In the data below, find every line with the word "Rusya" and copy it out.

[Opening Dataset entries section]

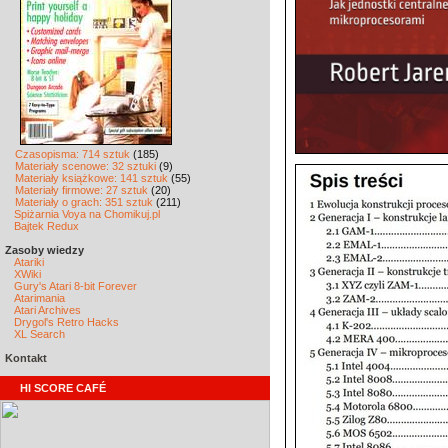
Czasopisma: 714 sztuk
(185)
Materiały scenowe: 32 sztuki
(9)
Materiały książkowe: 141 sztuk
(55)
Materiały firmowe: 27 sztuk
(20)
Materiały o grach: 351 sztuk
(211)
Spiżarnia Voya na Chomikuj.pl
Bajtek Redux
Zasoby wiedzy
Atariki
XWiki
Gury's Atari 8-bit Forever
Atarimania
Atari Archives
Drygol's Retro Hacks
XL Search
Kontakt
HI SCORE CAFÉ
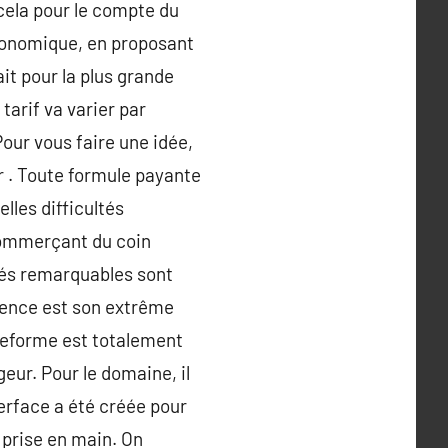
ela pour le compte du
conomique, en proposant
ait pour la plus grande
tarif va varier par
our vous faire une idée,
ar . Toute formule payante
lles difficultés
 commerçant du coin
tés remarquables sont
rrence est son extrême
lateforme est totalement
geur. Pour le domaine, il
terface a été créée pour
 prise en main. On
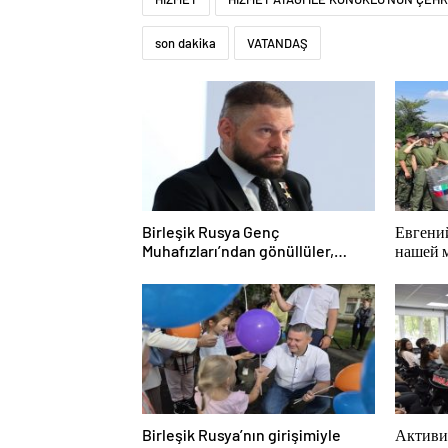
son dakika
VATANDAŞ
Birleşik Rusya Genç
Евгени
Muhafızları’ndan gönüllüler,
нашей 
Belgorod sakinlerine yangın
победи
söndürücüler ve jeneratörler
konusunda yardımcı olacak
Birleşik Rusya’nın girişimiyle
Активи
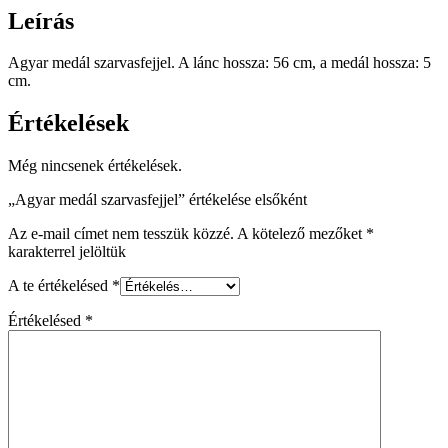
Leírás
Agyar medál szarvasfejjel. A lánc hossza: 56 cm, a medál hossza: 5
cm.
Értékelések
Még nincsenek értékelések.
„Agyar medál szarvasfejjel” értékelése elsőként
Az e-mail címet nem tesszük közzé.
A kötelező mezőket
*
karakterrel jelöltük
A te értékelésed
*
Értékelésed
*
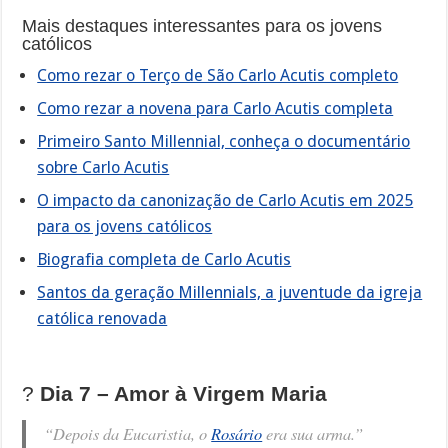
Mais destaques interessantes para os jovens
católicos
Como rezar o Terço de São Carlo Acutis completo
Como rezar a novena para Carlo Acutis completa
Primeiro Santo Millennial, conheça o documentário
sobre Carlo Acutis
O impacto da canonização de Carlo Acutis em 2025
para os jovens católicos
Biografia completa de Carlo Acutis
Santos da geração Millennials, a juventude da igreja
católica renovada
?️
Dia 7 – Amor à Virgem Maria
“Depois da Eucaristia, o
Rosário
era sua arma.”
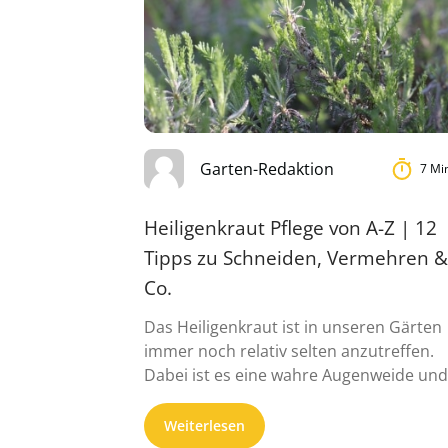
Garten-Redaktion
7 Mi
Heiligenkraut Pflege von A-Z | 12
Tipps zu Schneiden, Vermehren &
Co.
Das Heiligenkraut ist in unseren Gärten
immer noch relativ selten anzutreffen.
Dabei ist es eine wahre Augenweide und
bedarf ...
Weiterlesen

[Closing Dataset entries section]

• _Answer_
Birleşik Rusya Genç
Birleşik Rusya’nın girişimiyle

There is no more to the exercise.